Start of DATASET RECORDS

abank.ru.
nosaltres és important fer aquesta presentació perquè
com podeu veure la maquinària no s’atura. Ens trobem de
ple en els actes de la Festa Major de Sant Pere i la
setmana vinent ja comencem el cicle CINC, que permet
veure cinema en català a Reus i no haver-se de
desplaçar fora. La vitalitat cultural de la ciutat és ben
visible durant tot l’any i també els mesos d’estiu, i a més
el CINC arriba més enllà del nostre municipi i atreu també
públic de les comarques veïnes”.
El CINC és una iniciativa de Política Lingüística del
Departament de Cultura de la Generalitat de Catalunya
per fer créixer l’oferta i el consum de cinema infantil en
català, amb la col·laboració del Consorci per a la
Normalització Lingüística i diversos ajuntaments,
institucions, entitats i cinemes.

End of DATASET RECORDS

PROBLEM. Wherever the word "veure" occurs in the data, copy that whole line.

EXERCISE SOLUTION.
com podeu veure la maquinària no s’atura. Ens trobem de
veure cinema en català a Reus i no haver-se de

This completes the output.